TASK GOAL
With both ends included, repeat exactly the lines of the entries below from the one containing "ОКНА.РФ (940, 1706)" down to the one containing "добавить (338, 761)", and no others.

RECORDS
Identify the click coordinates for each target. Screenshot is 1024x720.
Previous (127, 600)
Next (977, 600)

--

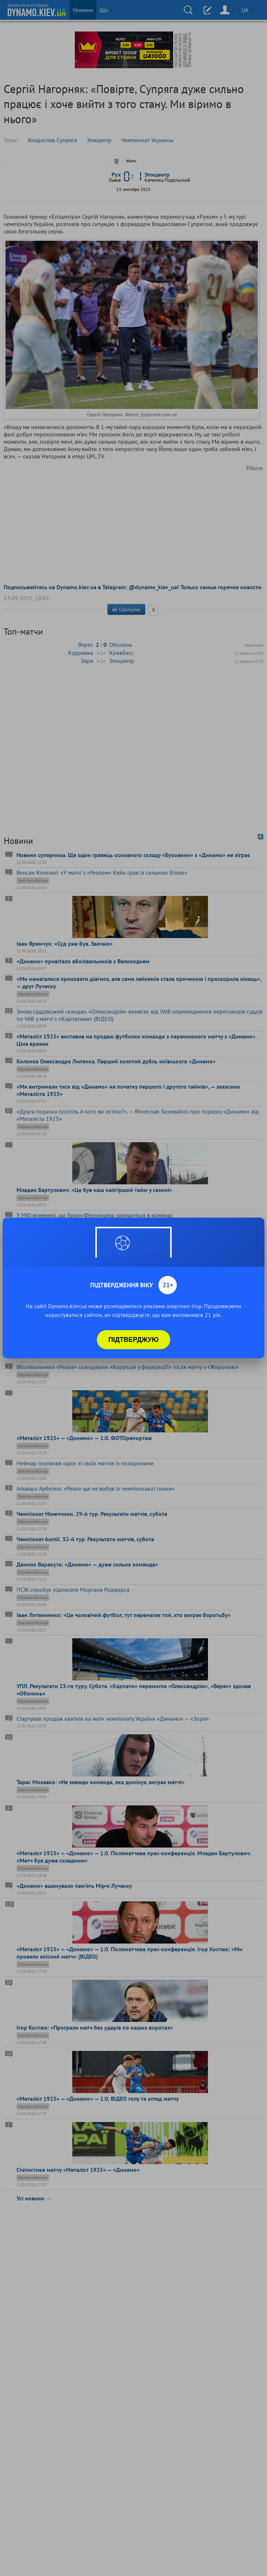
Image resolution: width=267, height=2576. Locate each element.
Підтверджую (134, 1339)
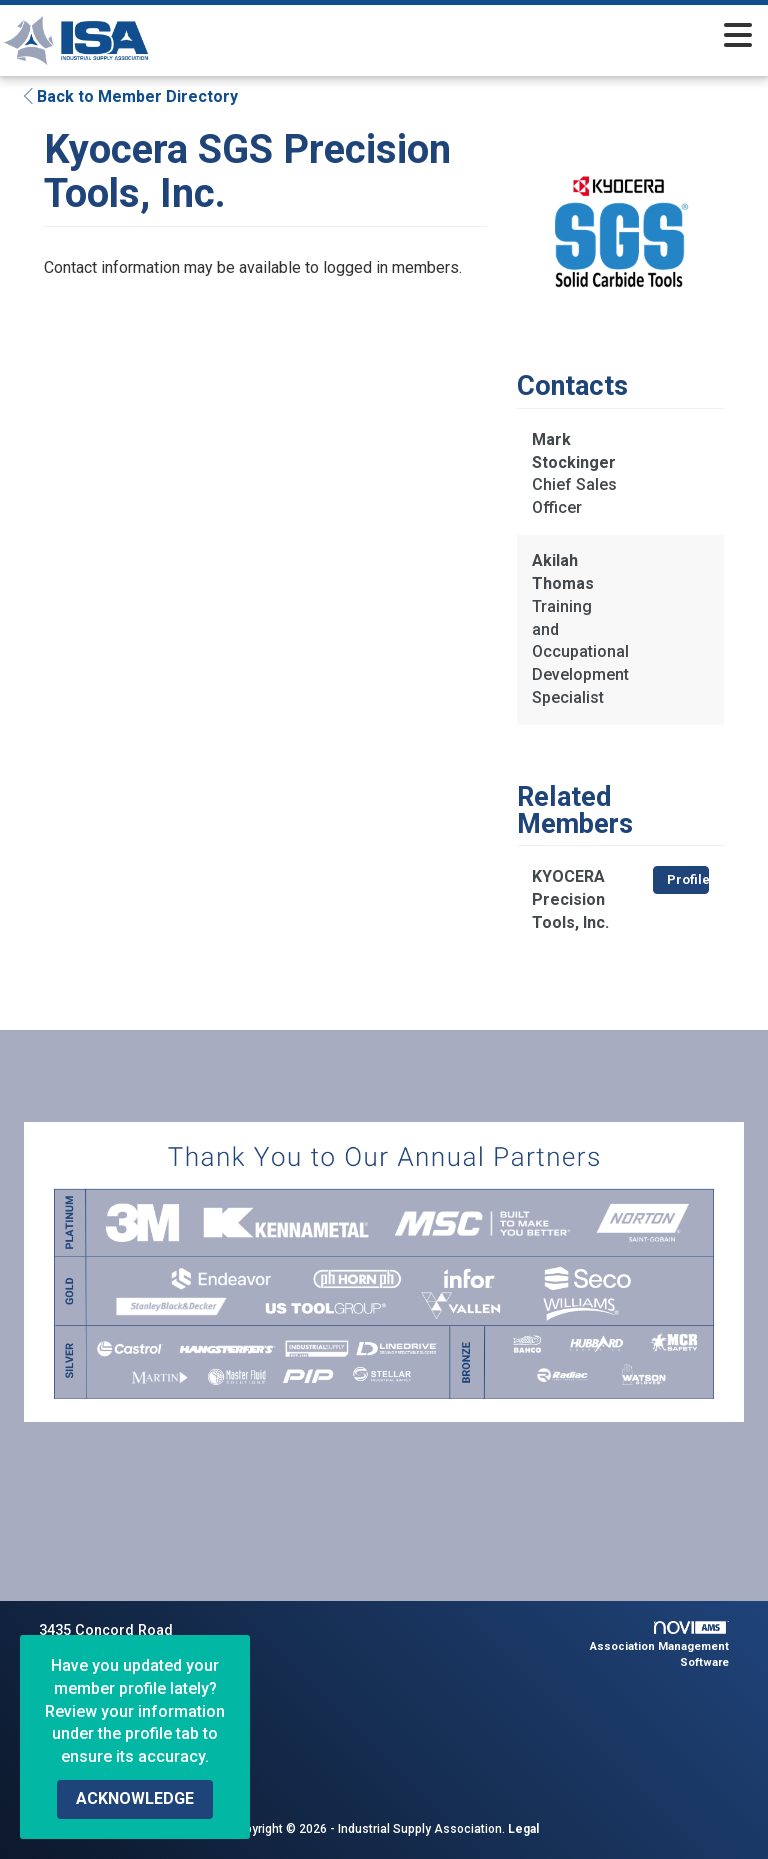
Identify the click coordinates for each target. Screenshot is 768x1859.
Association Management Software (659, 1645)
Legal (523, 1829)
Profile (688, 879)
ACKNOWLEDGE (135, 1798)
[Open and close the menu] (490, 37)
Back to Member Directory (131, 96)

==

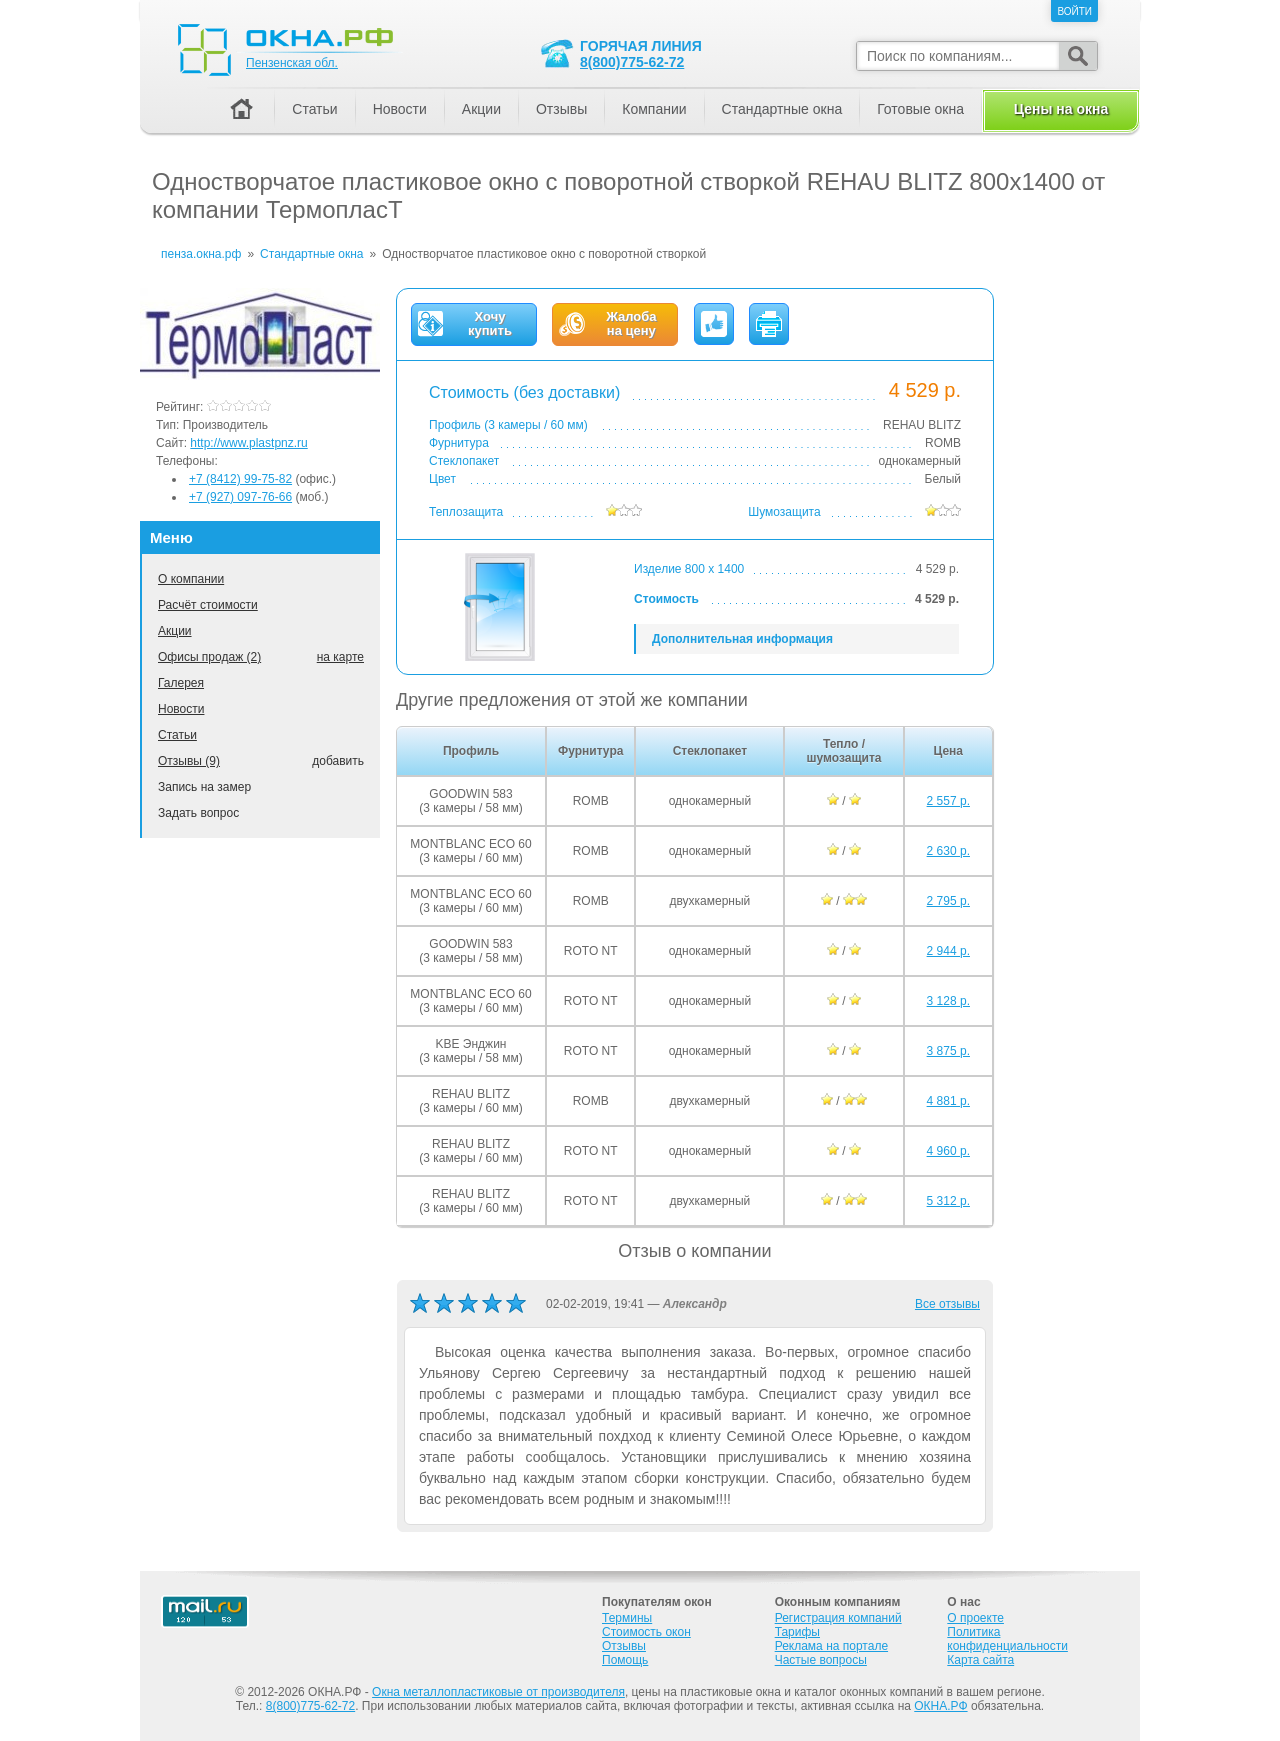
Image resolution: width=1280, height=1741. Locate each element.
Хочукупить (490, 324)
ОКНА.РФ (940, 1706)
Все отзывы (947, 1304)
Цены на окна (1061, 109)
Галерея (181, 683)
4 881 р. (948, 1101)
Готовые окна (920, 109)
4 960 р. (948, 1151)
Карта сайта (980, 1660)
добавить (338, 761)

REPLY
ОКНА.РФ (940, 1706)
Все отзывы (947, 1304)
Цены на окна (1061, 109)
Галерея (181, 683)
4 881 р. (948, 1101)
Готовые окна (920, 109)
4 960 р. (948, 1151)
Карта сайта (980, 1660)
добавить (338, 761)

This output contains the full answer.